** SUPPLIED DATA follows **

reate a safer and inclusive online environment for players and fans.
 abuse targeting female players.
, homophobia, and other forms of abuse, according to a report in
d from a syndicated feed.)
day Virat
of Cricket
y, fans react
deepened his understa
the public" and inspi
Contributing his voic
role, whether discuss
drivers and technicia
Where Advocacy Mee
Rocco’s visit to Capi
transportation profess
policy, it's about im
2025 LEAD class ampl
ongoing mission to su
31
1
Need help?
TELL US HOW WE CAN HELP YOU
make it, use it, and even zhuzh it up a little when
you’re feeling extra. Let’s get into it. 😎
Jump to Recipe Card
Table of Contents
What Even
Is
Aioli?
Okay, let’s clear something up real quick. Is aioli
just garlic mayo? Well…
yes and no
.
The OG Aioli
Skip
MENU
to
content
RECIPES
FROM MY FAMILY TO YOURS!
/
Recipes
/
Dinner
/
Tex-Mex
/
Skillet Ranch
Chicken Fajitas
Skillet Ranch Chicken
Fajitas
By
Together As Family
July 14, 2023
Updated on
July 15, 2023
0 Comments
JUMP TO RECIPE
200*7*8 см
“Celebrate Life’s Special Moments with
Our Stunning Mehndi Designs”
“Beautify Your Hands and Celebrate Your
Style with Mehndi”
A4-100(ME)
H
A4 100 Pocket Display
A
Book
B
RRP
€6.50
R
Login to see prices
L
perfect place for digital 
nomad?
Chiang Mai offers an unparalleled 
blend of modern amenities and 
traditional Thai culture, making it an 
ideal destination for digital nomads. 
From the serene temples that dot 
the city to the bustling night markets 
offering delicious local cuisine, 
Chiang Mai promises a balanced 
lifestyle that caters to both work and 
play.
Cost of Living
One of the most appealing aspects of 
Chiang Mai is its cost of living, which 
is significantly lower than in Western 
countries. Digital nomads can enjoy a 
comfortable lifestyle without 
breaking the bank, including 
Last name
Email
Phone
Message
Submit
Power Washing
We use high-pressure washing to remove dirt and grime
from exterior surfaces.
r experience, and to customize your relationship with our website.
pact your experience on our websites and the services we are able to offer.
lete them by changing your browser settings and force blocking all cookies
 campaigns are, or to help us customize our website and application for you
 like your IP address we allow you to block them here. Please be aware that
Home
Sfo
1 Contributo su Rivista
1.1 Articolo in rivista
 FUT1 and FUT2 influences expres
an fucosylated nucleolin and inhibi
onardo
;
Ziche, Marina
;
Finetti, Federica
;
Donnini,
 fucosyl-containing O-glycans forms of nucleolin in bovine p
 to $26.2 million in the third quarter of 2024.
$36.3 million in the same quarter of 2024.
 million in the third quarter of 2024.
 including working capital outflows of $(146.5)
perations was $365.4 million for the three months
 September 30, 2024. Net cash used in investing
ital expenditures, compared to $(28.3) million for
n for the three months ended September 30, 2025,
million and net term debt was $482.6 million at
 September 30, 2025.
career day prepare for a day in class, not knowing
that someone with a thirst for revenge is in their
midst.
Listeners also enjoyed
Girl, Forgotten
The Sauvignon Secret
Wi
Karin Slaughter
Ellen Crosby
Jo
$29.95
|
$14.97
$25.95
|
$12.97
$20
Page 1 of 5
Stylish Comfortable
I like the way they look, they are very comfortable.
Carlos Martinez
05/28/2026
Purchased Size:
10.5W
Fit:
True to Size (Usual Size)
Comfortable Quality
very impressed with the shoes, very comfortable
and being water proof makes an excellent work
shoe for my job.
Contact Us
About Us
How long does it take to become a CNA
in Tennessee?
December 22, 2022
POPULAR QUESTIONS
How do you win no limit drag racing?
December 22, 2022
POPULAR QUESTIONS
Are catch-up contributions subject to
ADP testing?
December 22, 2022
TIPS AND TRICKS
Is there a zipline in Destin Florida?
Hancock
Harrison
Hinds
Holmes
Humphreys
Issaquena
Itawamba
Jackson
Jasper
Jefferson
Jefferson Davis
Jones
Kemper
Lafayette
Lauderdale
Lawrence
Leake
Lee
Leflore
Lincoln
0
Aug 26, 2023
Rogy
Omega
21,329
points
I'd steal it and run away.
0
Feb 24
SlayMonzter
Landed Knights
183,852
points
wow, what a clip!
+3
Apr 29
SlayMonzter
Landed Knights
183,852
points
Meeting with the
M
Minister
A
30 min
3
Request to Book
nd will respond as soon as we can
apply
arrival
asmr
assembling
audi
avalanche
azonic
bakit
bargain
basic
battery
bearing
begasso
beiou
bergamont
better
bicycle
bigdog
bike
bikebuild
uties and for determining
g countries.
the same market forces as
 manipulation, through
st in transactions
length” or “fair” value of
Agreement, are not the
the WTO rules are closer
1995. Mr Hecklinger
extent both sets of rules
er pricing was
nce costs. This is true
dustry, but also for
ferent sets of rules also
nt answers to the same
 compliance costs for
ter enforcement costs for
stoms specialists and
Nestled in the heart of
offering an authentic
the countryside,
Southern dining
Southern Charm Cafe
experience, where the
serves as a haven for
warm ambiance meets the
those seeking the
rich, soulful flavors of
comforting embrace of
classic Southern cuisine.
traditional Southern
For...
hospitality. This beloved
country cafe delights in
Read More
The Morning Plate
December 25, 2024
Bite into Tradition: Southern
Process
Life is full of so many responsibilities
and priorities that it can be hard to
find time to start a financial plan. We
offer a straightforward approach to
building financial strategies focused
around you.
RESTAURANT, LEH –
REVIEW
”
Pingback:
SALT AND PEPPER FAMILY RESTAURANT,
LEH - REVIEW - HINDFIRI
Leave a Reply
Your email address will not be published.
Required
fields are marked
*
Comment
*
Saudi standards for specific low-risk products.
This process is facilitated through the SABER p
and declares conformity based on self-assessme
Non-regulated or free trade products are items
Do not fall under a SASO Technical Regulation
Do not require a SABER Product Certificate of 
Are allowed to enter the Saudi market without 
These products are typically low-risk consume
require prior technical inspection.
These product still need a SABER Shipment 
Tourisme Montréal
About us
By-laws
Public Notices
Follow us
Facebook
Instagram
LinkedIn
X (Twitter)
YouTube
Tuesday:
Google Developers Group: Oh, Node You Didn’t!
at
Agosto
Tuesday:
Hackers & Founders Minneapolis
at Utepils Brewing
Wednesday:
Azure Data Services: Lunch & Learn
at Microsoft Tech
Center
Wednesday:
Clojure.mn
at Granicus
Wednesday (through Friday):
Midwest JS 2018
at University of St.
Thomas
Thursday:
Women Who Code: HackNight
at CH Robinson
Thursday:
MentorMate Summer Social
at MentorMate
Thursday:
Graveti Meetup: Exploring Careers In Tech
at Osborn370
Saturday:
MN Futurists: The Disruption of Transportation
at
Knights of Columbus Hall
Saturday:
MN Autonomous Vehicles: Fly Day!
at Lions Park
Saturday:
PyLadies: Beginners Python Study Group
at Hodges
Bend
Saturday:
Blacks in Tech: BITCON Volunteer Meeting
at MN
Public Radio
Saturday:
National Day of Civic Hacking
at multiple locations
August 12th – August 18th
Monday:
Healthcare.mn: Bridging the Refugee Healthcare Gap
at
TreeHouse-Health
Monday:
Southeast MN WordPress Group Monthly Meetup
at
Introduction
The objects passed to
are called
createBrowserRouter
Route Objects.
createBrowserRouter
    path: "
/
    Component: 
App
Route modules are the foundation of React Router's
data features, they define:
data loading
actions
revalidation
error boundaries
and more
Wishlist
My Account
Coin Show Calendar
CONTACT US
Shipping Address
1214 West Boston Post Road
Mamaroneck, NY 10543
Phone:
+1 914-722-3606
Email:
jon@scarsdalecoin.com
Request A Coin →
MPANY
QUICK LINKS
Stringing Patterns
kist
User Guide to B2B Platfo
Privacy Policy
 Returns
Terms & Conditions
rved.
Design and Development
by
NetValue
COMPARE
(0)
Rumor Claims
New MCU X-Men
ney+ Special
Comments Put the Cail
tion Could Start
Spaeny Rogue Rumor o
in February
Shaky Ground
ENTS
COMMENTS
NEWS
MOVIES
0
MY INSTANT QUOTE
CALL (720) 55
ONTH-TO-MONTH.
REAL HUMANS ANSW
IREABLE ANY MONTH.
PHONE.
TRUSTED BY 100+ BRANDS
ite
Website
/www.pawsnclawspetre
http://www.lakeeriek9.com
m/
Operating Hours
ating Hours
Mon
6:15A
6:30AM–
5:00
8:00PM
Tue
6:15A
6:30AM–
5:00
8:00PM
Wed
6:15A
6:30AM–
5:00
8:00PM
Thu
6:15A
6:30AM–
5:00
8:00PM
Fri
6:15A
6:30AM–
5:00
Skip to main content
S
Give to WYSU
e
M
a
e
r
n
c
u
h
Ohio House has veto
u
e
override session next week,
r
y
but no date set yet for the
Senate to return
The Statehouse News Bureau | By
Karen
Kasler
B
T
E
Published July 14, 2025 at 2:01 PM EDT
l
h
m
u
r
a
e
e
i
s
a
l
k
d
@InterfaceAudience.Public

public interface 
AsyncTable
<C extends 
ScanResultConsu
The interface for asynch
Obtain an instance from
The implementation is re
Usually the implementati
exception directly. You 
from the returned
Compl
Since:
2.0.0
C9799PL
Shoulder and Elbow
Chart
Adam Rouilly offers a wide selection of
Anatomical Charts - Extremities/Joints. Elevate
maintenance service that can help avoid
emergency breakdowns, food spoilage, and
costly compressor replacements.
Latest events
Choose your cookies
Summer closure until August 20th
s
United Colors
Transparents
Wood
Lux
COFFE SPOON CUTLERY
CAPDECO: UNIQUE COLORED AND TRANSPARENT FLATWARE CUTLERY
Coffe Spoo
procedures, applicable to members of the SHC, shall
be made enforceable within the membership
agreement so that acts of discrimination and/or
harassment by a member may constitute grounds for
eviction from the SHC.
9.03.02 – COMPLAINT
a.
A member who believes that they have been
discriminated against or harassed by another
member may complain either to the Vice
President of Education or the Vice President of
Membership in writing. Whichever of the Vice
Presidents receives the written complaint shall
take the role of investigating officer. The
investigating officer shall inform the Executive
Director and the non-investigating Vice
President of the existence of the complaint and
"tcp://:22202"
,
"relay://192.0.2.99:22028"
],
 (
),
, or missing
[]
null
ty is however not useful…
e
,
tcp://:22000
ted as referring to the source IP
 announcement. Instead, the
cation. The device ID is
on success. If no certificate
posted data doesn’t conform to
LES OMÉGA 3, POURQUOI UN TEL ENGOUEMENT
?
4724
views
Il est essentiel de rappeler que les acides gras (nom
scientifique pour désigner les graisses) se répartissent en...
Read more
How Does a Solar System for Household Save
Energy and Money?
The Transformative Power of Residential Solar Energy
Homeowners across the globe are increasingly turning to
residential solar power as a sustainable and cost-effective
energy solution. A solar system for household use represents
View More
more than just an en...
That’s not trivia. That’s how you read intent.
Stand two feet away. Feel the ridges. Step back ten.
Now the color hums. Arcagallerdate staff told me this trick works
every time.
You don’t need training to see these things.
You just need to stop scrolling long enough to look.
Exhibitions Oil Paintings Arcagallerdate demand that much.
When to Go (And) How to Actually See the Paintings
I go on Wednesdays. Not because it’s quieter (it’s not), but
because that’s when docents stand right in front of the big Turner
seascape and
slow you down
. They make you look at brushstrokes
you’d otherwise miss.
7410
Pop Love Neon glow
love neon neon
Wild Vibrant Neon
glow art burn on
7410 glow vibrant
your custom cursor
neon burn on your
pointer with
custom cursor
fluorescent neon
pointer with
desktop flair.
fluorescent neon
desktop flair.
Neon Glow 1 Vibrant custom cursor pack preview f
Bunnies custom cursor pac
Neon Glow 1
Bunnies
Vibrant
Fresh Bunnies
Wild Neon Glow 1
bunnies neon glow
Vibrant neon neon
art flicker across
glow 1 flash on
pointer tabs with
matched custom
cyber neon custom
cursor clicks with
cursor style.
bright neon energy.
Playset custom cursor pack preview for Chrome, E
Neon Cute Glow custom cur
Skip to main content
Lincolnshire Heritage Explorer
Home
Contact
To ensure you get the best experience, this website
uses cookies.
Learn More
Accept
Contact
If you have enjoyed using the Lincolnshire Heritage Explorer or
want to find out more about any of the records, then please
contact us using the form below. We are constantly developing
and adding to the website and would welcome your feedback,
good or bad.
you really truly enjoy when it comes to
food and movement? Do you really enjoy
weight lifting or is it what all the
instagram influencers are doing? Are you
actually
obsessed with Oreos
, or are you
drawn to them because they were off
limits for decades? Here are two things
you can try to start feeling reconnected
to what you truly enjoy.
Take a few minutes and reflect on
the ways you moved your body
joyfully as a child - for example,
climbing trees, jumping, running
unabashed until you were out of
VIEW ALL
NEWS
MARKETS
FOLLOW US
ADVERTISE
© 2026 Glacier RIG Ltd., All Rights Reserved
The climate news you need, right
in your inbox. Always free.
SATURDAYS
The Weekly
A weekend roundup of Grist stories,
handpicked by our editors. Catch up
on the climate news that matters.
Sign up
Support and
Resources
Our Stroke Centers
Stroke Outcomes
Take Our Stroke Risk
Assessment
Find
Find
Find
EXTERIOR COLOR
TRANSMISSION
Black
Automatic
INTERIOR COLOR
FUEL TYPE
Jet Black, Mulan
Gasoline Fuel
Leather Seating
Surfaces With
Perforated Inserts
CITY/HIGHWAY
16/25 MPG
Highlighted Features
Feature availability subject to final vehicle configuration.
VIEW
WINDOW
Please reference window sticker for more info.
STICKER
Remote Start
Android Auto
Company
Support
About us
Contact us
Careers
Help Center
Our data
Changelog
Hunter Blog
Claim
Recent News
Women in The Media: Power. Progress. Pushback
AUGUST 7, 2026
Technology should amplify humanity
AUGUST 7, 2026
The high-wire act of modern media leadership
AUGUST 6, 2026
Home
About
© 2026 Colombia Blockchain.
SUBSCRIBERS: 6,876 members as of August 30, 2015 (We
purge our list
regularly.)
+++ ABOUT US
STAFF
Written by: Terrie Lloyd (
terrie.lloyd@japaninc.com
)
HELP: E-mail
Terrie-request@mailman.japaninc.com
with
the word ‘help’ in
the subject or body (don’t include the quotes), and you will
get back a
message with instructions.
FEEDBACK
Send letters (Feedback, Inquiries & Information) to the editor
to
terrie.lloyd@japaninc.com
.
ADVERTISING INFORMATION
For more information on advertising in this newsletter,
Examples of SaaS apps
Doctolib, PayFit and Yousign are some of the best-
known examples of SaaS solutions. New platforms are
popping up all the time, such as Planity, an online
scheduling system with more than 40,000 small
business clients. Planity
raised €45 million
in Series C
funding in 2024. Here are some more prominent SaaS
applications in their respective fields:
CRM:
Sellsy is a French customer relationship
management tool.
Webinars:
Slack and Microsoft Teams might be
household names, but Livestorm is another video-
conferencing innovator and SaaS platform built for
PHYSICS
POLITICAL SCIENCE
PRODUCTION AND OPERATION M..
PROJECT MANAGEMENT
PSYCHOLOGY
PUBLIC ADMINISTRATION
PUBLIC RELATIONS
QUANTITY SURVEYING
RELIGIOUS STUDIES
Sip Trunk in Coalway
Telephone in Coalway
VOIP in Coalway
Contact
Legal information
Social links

** End of SUPPLIED DATA **

▸ **EXERCISE AIM**: Here the job is to set down exactly the lines of the material above that fall between the one with "Rumor Claims" and the one with "agreement so that", inclusive, and nothing beyond them.

▸ **WRITTEN SOLUTION**:
Rumor Claims
New MCU X-Men
ney+ Special
Comments Put the Cail
tion Could Start
Spaeny Rogue Rumor o
in February
Shaky Ground
ENTS
COMMENTS
NEWS
MOVIES
0
MY INSTANT QUOTE
CALL (720) 55
ONTH-TO-MONTH.
REAL HUMANS ANSW
IREABLE ANY MONTH.
PHONE.
TRUSTED BY 100+ BRANDS
ite
Website
/www.pawsnclawspetre
http://www.lakeeriek9.com
m/
Operating Hours
ating Hours
Mon
6:15A
6:30AM–
5:00
8:00PM
Tue
6:15A
6:30AM–
5:00
8:00PM
Wed
6:15A
6:30AM–
5:00
8:00PM
Thu
6:15A
6:30AM–
5:00
8:00PM
Fri
6:15A
6:30AM–
5:00
Skip to main content
S
Give to WYSU
e
M
a
e
r
n
c
u
h
Ohio House has veto
u
e
override session next week,
r
y
but no date set yet for the
Senate to return
The Statehouse News Bureau | By
Karen
Kasler
B
T
E
Published July 14, 2025 at 2:01 PM EDT
l
h
m
u
r
a
e
e
i
s
a
l
k
d
@InterfaceAudience.Public

public interface 
AsyncTable
<C extends 
ScanResultConsu
The interface for asynch
Obtain an instance from
The implementation is re
Usually the implementati
exception directly. You 
from the returned
Compl
Since:
2.0.0
C9799PL
Shoulder and Elbow
Chart
Adam Rouilly offers a wide selection of
Anatomical Charts - Extremities/Joints. Elevate
maintenance service that can help avoid
emergency breakdowns, food spoilage, and
costly compressor replacements.
Latest events
Choose your cookies
Summer closure until August 20th
s
United Colors
Transparents
Wood
Lux
COFFE SPOON CUTLERY
CAPDECO: UNIQUE COLORED AND TRANSPARENT FLATWARE CUTLERY
Coffe Spoo
procedures, applicable to members of the SHC, shall
be made enforceable within the membership
agreement so that acts of discrimination and/or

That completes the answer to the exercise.